Un Programme de lutte mondiale contre l’excision a été lancé au Mali – le PNLE – qui remporte déjà un certain succès. Keïta Joséphine Traoré, sa directrice, raconte : « Malgré les difficultés nous avons des acquis. La mobilisation sociale autour de la question est constatée partout. La loi relative à la santé de la reproduction intègre l’excision comme une composante. L’adoption par l’Assemblée Nationale de ce texte est un facteur favorable à l’abandon de la pratique de l’excision. Nous sommes heureux de l’introduction de modules MGF/Excision dans le programme des écoles fondamentales et les écoles de santé. » De même, l’association AMSOPT, dirigée par Kadidia Sidibe, se rend directement dans les villages, et accompagne les habitants dans l’arrêt de l’excision. « Dans chaque village, on installe un assistant, on forme des animatrices et on choisit des relais, deux hommes et deux femmes. L’important, c’est de les amener à réfléchir. […] Un comité de suivi est mis en place et géré par les habitants. Ça, c’est très important. Et nous procédons régulièrement à des évaluations physiques. Globalement, les villages qui ont décidé de l’abandon s’y tiennent. ». Sur cent villages démarchés, cinquante ont accepté la démarche, et l’association, en partenariat avec l’UNICEF et l’O.N.G. Equilibres & Populations, s’apprête à prendre en charge quarante villages de plus.

Reconstruction

Dans un autre domaine, le chirurgien Pierre Foldès a mis au point en France une technique chirurgicale de reconstruction clitoridienne. Son intervention est remboursée par la sécurité sociale, sous réserve que la patiente soit assurée. Si cela ne peut concerner toutes les victimes de mutilations sexuelles – car beaucoup font partie des populations clandestines et ne sont donc pas rattachées aux régimes de santé – cela montre en revanche une préoccupation de la science pour le bien-être de ces femmes. Toutes ne souhaitent pas subir l’intervention, mais le simple fait que la possibilité existe est une main tendue, et un souci de compassion.

Bonne nouvelle

Bonne nouvelle donc, un peu d’intolérance pour plus de vigilance. La journée mondiale de lutte contre l’excision vient dire que chacun est concerné par ce qui arrive à certaines d’entre nous.

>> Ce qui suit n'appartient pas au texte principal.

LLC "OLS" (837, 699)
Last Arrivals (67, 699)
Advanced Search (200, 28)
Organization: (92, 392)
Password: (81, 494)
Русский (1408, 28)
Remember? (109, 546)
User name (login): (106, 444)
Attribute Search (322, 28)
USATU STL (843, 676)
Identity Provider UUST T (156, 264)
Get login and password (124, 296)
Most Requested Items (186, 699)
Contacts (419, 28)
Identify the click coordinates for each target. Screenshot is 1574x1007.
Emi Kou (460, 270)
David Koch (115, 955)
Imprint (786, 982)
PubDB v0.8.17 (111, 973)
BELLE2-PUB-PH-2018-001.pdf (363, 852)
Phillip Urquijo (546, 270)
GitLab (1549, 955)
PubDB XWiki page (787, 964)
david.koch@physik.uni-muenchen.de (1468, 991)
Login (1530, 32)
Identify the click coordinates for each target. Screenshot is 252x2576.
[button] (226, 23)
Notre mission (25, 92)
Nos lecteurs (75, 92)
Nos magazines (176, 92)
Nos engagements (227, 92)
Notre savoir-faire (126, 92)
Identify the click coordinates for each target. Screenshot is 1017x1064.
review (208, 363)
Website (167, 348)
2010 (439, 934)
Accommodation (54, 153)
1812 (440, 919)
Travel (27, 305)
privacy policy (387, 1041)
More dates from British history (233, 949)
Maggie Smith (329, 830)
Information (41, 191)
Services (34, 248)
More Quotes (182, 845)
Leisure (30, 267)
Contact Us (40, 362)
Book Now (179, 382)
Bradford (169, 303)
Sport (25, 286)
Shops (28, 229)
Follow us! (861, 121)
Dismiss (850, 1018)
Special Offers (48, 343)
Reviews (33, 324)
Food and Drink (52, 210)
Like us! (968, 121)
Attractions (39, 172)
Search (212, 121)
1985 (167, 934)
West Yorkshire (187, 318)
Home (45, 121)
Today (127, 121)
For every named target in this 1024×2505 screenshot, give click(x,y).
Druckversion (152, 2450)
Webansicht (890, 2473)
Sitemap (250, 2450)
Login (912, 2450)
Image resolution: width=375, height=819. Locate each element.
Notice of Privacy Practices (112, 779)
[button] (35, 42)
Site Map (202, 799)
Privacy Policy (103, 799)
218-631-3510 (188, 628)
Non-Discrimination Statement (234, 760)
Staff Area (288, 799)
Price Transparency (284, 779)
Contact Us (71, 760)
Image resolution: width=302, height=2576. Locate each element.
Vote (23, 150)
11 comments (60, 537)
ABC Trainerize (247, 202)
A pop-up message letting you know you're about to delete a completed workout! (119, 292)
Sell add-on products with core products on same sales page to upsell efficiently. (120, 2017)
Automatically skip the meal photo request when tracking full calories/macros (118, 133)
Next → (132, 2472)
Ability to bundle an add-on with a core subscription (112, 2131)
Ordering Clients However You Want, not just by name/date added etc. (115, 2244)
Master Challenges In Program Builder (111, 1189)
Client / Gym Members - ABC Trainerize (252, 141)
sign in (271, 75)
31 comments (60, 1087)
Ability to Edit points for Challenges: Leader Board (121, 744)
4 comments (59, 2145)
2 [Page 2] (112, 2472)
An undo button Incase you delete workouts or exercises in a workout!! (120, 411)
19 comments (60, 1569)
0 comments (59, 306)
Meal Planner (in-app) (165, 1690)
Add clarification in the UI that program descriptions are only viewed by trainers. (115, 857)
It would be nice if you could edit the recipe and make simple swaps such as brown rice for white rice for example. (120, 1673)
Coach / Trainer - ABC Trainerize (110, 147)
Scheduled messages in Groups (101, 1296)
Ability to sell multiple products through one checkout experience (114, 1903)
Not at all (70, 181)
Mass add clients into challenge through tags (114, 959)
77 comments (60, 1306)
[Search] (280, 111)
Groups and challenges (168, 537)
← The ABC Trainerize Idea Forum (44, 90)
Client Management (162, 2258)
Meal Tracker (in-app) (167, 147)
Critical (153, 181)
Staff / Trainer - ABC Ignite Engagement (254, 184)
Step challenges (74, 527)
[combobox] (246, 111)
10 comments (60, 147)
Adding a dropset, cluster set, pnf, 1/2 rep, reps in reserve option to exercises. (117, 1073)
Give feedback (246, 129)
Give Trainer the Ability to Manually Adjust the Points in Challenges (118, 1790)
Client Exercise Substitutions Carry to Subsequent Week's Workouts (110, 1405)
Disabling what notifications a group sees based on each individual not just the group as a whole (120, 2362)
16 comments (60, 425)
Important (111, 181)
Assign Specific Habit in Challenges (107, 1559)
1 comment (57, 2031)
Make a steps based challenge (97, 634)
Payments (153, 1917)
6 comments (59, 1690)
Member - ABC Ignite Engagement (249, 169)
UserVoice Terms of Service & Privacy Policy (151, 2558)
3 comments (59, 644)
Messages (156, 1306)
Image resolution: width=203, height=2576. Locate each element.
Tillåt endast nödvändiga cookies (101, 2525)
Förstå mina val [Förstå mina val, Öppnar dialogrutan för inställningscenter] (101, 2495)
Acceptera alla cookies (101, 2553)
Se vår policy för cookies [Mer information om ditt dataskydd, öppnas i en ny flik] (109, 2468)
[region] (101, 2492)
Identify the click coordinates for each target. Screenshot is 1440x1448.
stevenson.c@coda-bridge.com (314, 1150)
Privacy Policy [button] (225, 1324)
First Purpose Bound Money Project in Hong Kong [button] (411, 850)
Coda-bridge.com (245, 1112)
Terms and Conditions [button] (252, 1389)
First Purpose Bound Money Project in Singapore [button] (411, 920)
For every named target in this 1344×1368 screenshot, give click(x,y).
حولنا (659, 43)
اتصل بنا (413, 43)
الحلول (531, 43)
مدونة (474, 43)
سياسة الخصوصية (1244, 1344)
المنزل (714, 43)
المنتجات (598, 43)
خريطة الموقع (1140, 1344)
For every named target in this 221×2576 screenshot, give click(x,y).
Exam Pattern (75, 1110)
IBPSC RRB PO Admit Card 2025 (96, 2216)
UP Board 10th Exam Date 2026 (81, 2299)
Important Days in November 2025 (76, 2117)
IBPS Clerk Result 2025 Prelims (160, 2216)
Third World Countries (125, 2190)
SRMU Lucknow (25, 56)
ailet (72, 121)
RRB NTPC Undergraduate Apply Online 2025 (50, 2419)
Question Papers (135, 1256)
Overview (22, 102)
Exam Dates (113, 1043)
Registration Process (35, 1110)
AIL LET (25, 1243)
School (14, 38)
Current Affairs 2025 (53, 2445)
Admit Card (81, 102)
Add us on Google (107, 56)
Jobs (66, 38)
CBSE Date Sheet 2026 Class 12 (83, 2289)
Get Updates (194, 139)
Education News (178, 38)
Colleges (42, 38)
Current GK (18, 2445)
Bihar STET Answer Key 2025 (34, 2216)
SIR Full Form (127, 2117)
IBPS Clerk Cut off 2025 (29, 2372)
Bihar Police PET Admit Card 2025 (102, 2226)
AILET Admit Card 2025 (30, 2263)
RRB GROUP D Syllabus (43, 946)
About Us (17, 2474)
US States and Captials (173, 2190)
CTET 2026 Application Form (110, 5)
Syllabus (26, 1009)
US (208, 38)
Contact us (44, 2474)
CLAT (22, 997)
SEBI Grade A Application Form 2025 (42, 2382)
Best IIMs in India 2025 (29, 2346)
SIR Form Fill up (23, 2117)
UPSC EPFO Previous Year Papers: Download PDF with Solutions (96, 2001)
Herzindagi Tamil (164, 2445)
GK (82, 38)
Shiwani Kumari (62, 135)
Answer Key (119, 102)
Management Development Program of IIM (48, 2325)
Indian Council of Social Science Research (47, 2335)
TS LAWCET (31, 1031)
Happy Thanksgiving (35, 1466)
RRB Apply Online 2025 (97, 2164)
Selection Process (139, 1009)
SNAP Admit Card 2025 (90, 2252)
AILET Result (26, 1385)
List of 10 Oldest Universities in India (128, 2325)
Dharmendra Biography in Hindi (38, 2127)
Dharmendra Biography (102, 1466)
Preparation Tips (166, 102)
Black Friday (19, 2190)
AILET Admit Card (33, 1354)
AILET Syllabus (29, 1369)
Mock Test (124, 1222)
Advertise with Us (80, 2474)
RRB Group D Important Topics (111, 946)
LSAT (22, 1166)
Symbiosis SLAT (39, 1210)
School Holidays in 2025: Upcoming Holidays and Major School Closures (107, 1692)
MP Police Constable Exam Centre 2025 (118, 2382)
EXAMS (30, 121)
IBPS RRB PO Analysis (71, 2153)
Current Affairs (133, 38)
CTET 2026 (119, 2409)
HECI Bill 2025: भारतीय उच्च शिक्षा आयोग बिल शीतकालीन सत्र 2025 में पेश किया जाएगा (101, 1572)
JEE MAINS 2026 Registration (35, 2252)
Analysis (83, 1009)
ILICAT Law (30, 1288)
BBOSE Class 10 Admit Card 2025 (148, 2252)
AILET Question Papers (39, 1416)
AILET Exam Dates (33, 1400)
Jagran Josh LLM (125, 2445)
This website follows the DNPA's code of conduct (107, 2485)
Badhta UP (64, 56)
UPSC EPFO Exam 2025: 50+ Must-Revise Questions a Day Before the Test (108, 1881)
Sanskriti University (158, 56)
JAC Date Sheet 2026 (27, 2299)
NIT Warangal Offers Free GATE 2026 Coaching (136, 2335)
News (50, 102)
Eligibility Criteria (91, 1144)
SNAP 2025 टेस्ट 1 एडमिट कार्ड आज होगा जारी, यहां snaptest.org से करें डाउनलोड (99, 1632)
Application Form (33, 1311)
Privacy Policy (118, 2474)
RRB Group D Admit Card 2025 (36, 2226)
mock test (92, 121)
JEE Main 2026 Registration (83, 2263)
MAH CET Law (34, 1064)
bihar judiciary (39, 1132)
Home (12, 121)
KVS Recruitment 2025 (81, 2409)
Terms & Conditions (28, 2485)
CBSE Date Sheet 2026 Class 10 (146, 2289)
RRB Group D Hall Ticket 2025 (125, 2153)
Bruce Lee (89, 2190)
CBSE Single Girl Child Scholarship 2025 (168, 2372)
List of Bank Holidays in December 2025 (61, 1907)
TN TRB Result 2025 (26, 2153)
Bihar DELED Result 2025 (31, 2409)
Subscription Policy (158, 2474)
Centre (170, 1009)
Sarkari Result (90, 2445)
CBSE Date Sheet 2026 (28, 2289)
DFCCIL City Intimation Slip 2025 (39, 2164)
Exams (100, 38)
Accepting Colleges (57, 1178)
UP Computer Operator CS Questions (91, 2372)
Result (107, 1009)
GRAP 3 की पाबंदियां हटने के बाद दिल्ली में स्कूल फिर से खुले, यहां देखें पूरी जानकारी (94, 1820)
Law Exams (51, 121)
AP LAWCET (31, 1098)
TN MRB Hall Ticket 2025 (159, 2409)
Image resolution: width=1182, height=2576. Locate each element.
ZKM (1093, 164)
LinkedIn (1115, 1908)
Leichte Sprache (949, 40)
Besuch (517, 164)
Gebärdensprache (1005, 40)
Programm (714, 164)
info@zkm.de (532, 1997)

Les continents, les cultures ou même les dogmes séparés se rejoignent symboliquement pour dire d’une seule voix que désormais, l’excision se heurtera à une tolérance zéro. On n’argue plus de différence de culture, mais main dans la main, de partage. Et ce qu’il faut partager, aujourd’hui, c’est cela : le souci de stopper les coutumes ancestrales qui mutilent les êtres et ne trouvent de fondement que dans l’obscurantisme le plus total.

Ce n’est, finalement, ni une journée pour les femmes, ou contre l’Islam, ou bien encore une propagande politique. C’est une journée humaine, pour le droit au corps, à la sexualité et à l’intégrité.